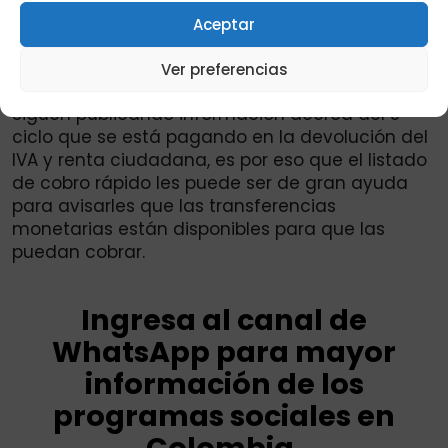
consulta tu puntaje 2025.
Aceptar
Los listados siguen siendo la forma más rápida,
organizada y anticipada de conocer cualquier
Ver preferencias
movimiento dentro de los programas sociales.
Siguen publicando información acerca del 5
ciclo que se está pagando en la devolución del
IVA y renta ciudadana, es por eso que el listado
de cobro rápido les puede ser de gran ayuda
para avisarles que las transferencias
monetarias están disponibles para que las
puedan cobrar.
Ingresa al canal de
WhatsApp para mayor
información de los
programas sociales en
Colombia.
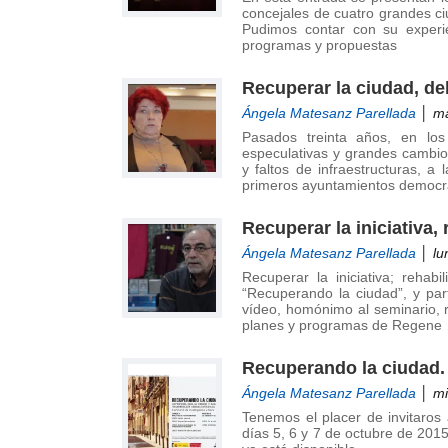
de
concejales de cuatro grandes ci
Pudimos contar con su experi
Investigación
programas y propuestas
en
Arquitectura,
Recuperar la ciudad, del
Urbanismo
Ángela Matesanz Parellada
│ ma
y
Pasados treinta años, en los
Sostenibilidad
especulativas y grandes cambios
(GIAU+S)
y faltos de infraestructuras, a
de
primeros ayuntamientos democr
la
Recuperar la iniciativa, 
Universidad
Politécnica
Ángela Matesanz Parellada
│ lu
de
Recuperar la iniciativa; rehab
“Recuperando la ciudad”, y part
Madrid
vídeo, homónimo al seminario, r
(UPM)
planes y programas de Regene
Recuperando la ciudad.
Ángela Matesanz Parellada
│ mi
Tenemos el placer de invitaros
días 5, 6 y 7 de octubre de 201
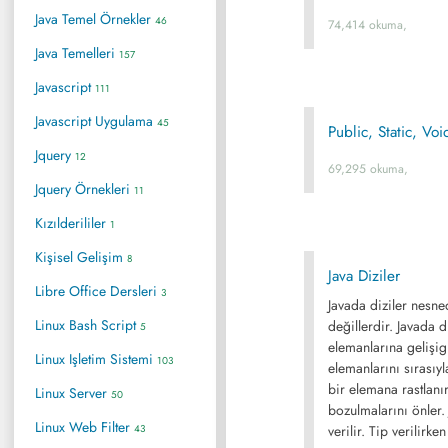
Java Temel Örnekler
46
74,414 okuma,
Java Temelleri
157
Javascript
111
Javascript Uygulama
45
Public, Static, Vo
Jquery
12
69,295 okuma,
Jquery Örnekleri
11
Kızılderililer
1
Kişisel Gelişim
8
Java Diziler
Libre Office Dersleri
3
Javada diziler nesne
Linux Bash Script
değillerdir. Javada d
5
elemanlarına gelişig
Linux Işletim Sistemi
103
elemanlarını sırasıy
bir elemana rastlanı
Linux Server
50
bozulmalarını önler. 
Linux Web Filter
43
verilir. Tip verilirk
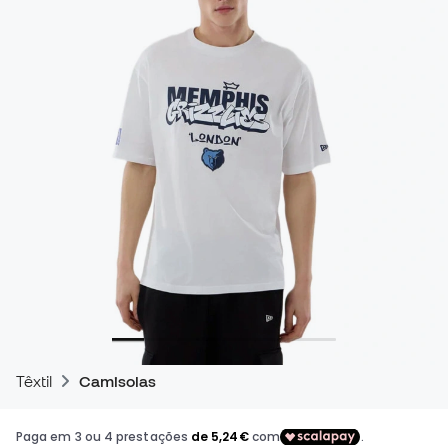
Têxtil
Camisolas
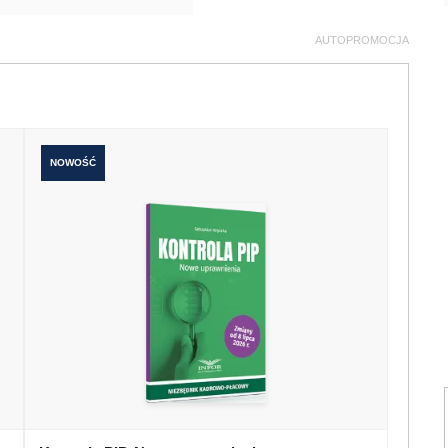
AUTOPROMOCJA
NOWOŚĆ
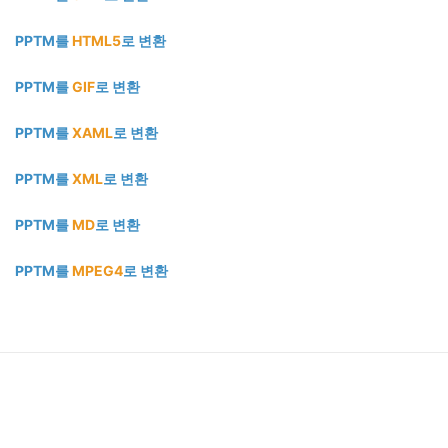
PPTM를
HTML5
로 변환
PPTM를
GIF
로 변환
PPTM를
XAML
로 변환
PPTM를
XML
로 변환
PPTM를
MD
로 변환
PPTM를
MPEG4
로 변환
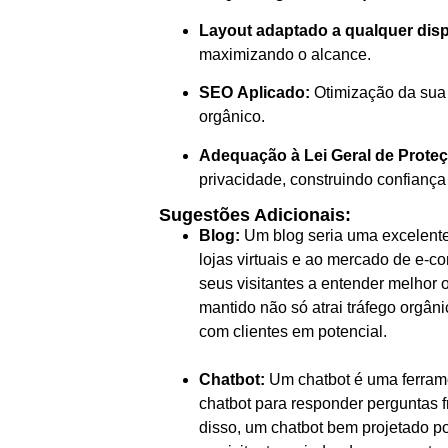
Layout adaptado a qualquer disp
maximizando o alcance.
SEO Aplicado:
Otimização da sua 
orgânico.
Adequação à Lei Geral de Prote
privacidade, construindo confiança
Sugestões Adicionais:
Blog:
Um blog seria uma excelente 
lojas virtuais e ao mercado de e-c
seus visitantes a entender melhor 
mantido não só atrai tráfego orgân
com clientes em potencial.
Chatbot:
Um chatbot é uma ferrame
chatbot para responder perguntas f
disso, um chatbot bem projetado po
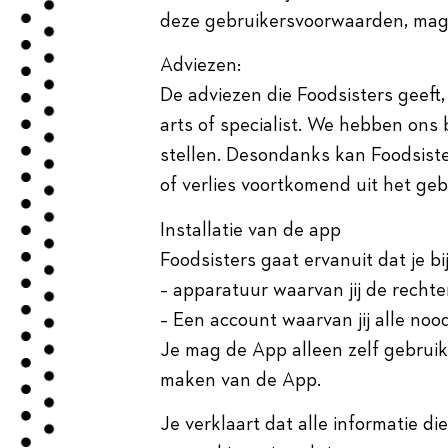
deze gebruikersvoorwaarden, mag j
Adviezen:
De adviezen die Foodsisters geeft,
arts of specialist. We hebben ons
stellen. Desondanks kan Foodsiste
of verlies voortkomend uit het ge
Installatie van de app
Foodsisters gaat ervanuit dat je b
– apparatuur waarvan jij de recht
– Een account waarvan jij alle no
Je mag de App alleen zelf gebrui
maken van de App.
Je verklaart dat alle informatie di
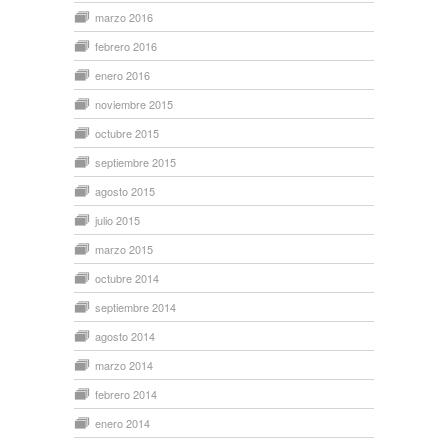
marzo 2016
febrero 2016
enero 2016
noviembre 2015
octubre 2015
septiembre 2015
agosto 2015
julio 2015
marzo 2015
octubre 2014
septiembre 2014
agosto 2014
marzo 2014
febrero 2014
enero 2014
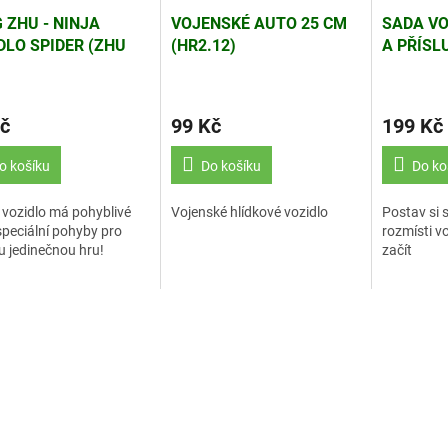
 ZHU - NINJA
VOJENSKÉ AUTO 25 CM
SADA VO
DLO SPIDER (ZHU
(HR2.12)
A PŘÍSL
PETS)
(HR2.8)
č
99 Kč
199 Kč
o košíku
Do košíku
Do ko
vozidlo má pohyblivé
Vojenské hlídkové vozidlo
Postav si s
 speciální pohyby pro
rozmísti v
 jedinečnou hru!
začít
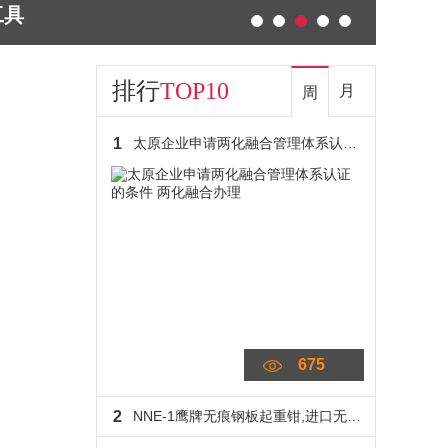
FUJI PNW 5
排行
TOP10
周
月
1
数控加工中心设备搬运小坦克,龙升转向搬运小坦克12吨龙海起重
494
2
TKA-40关西旋挖钻机提引器40吨海水中用龙海起重假一罚百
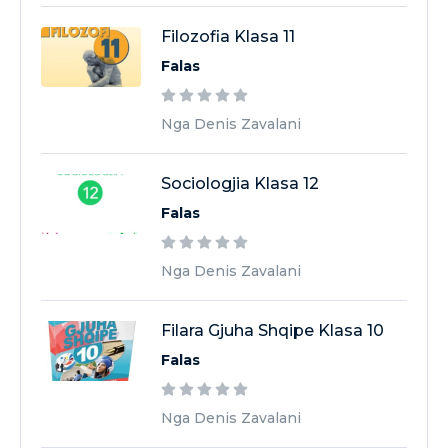
Filozofia Klasa 11
Falas
Nga Denis Zavalani
Sociologjia Klasa 12
Falas
Nga Denis Zavalani
Filara Gjuha Shqipe Klasa 10
Falas
Nga Denis Zavalani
* * * * * * * * *
**Work to be completed**. For every line above that includes the word "octubre", return the line.

**Answer to this problem**.
días 5, 6 y 7 de octubre de 201
octubre 2015
octubre 2014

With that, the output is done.